- **INSTRUCTIONS FOR THE TASK**: Scan the data, and whenever a line contains "rect", copy it.

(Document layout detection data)

▬▬▬

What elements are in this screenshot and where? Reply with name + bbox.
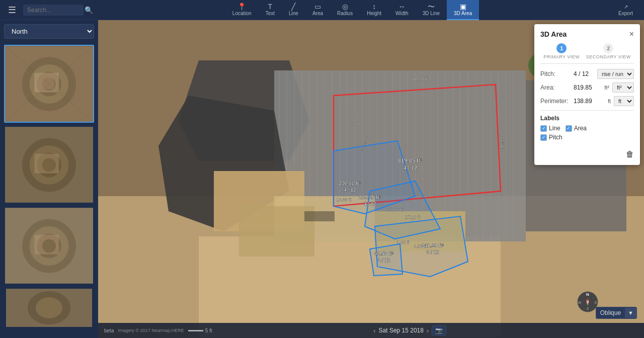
svg-rect-14: [34, 154, 59, 174]
panel-divider: [540, 110, 634, 111]
svg-rect-6: [39, 76, 54, 89]
tool-width[interactable]: ↔ Width: [388, 0, 416, 20]
tool-text-label: Text: [266, 11, 275, 16]
tool-area[interactable]: ▭ Area: [305, 0, 330, 20]
svg-text:4 / 12: 4 / 12: [343, 187, 356, 193]
thumbnail-4-image: [5, 289, 93, 327]
scale-bar: 5 ft: [188, 328, 212, 333]
svg-text:3 / 12: 3 / 12: [426, 249, 439, 255]
pitch-value: 4 / 12: [574, 70, 595, 77]
thumbnail-4[interactable]: [4, 288, 94, 328]
svg-point-23: [36, 297, 62, 318]
oblique-label: Oblique: [596, 307, 625, 318]
svg-text:819.85 ft²: 819.85 ft²: [398, 157, 422, 163]
svg-text:E: E: [595, 301, 597, 304]
area-value: 819.85: [574, 84, 602, 91]
3d-area-icon: ▣: [460, 3, 466, 10]
label-option-pitch[interactable]: Pitch: [540, 134, 562, 141]
text-icon: T: [268, 3, 273, 10]
tool-radius[interactable]: ◎ Radius: [330, 0, 360, 20]
svg-rect-20: [34, 235, 59, 255]
toolbar: ☰ 🔍 📍 Location T Text ╱ Line ▭ Area ◎ Ra…: [0, 0, 644, 20]
main-content: North South East West: [0, 20, 644, 338]
area-unit-dropdown[interactable]: ft² m²: [612, 82, 634, 93]
svg-text:60.89 ft: 60.89 ft: [413, 76, 428, 81]
area-row: Area: 819.85 ft² ft² m²: [540, 82, 634, 93]
tab-secondary-label: SECONDARY VIEW: [586, 54, 631, 59]
delete-button[interactable]: 🗑: [626, 150, 634, 159]
label-line-text: Line: [549, 125, 560, 132]
tab-primary-num: 1: [556, 43, 567, 53]
radius-icon: ◎: [342, 3, 348, 10]
svg-text:15.64 ft: 15.64 ft: [387, 207, 403, 212]
tool-text[interactable]: T Text: [259, 0, 282, 20]
perimeter-unit: ft: [608, 98, 611, 104]
tab-secondary-num: 2: [603, 43, 613, 53]
label-area-text: Area: [574, 125, 587, 132]
menu-button[interactable]: ☰: [4, 0, 20, 20]
tool-area-label: Area: [312, 11, 323, 16]
pitch-checkbox[interactable]: [540, 134, 547, 141]
panel-close-button[interactable]: ×: [629, 30, 634, 38]
area-checkbox[interactable]: [566, 125, 572, 132]
pitch-row: Pitch: 4 / 12 rise / run degrees percent: [540, 69, 634, 79]
oblique-control: Oblique ▼: [596, 307, 637, 319]
svg-text:S: S: [587, 307, 589, 310]
tool-height[interactable]: ↕ Height: [360, 0, 388, 20]
tool-height-label: Height: [367, 11, 381, 16]
thumbnail-3[interactable]: [4, 207, 94, 285]
tool-radius-label: Radius: [337, 11, 353, 16]
right-panel: 3D Area × 1 PRIMARY VIEW 2 SECONDARY VIE…: [534, 24, 640, 165]
search-input[interactable]: [23, 5, 84, 16]
camera-button[interactable]: 📷: [432, 325, 446, 335]
svg-text:9.53 ft: 9.53 ft: [414, 244, 427, 249]
height-icon: ↕: [372, 3, 376, 10]
3d-line-icon: 〜: [428, 3, 435, 10]
tool-3d-line[interactable]: 〜 3D Line: [416, 0, 447, 20]
svg-text:23.75 ft: 23.75 ft: [500, 133, 505, 149]
date-prev-button[interactable]: ‹: [373, 327, 375, 334]
map-area[interactable]: 819.85 ft² 4 / 12 230.81 ft² 4 / 12 229.…: [98, 20, 644, 338]
tab-primary-label: PRIMARY VIEW: [543, 54, 580, 59]
label-option-area[interactable]: Area: [566, 125, 587, 132]
tab-secondary-view[interactable]: 2 SECONDARY VIEW: [586, 43, 631, 59]
date-label: Sat Sep 15 2018: [379, 327, 424, 334]
pitch-label: Pitch:: [540, 70, 572, 77]
pitch-dropdown[interactable]: rise / run degrees percent: [597, 69, 634, 79]
bottom-center: ‹ Sat Sep 15 2018 › 📷: [373, 325, 446, 335]
tool-3d-area-label: 3D Area: [454, 11, 472, 16]
svg-text:229.15 ft²: 229.15 ft²: [359, 195, 381, 200]
svg-text:17.19 ft: 17.19 ft: [405, 215, 421, 220]
svg-text:W: W: [578, 301, 582, 304]
label-options-row1: Line Area: [540, 125, 634, 132]
export-icon: ↗: [624, 4, 628, 10]
svg-text:13.88 ft: 13.88 ft: [336, 197, 352, 202]
perimeter-unit-dropdown[interactable]: ft m: [614, 96, 634, 106]
imagery-credit: Imagery © 2017 Nearmap,HERE: [118, 328, 184, 333]
tool-export[interactable]: ↗ Export: [611, 0, 640, 20]
label-pitch-text: Pitch: [549, 134, 562, 141]
tab-primary-view[interactable]: 1 PRIMARY VIEW: [543, 43, 580, 59]
tool-line-label: Line: [289, 11, 298, 16]
perimeter-row: Perimeter: 138.89 ft ft m: [540, 96, 634, 106]
panel-view-tabs: 1 PRIMARY VIEW 2 SECONDARY VIEW: [540, 43, 634, 64]
date-next-button[interactable]: ›: [427, 327, 429, 334]
line-checkbox[interactable]: [540, 125, 547, 132]
label-option-line[interactable]: Line: [540, 125, 560, 132]
toolbar-tools: 📍 Location T Text ╱ Line ▭ Area ◎ Radius…: [93, 0, 611, 20]
area-icon: ▭: [314, 3, 321, 10]
oblique-dropdown-button[interactable]: ▼: [625, 308, 636, 318]
tool-line[interactable]: ╱ Line: [282, 0, 305, 20]
compass: N S W E: [577, 291, 599, 313]
tool-3d-line-label: 3D Line: [423, 11, 440, 16]
scale-label: 5 ft: [205, 328, 212, 333]
thumbnail-1[interactable]: [4, 45, 94, 123]
tool-width-label: Width: [395, 11, 409, 16]
view-dropdown[interactable]: North South East West: [4, 24, 94, 39]
location-icon: 📍: [237, 3, 246, 10]
thumbnail-2[interactable]: [4, 126, 94, 204]
tool-3d-area[interactable]: ▣ 3D Area: [447, 0, 479, 20]
tool-location[interactable]: 📍 Location: [225, 0, 259, 20]
panel-header: 3D Area ×: [540, 30, 634, 38]
labels-section: Labels Line Area Pitch: [540, 115, 634, 141]
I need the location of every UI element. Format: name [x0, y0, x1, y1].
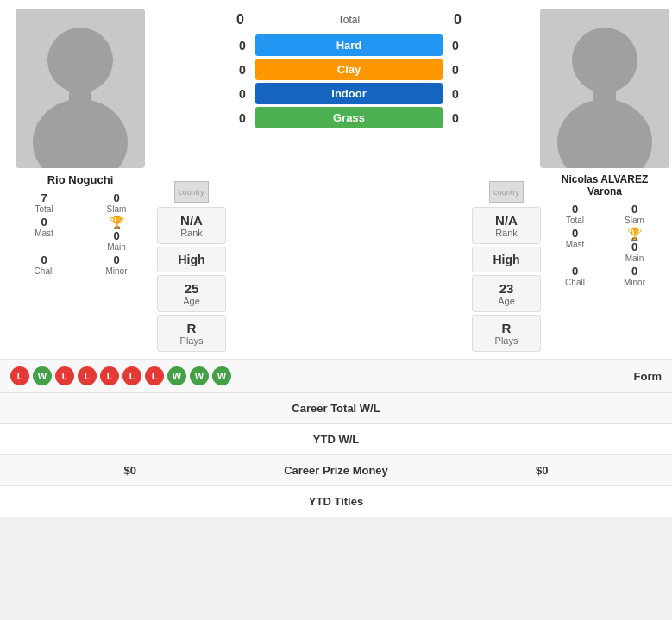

▬▬▬

- **RESPONSE**:
svg-rect-14: [34, 154, 59, 174]
svg-rect-6: [39, 76, 54, 89]
svg-rect-20: [34, 235, 59, 255]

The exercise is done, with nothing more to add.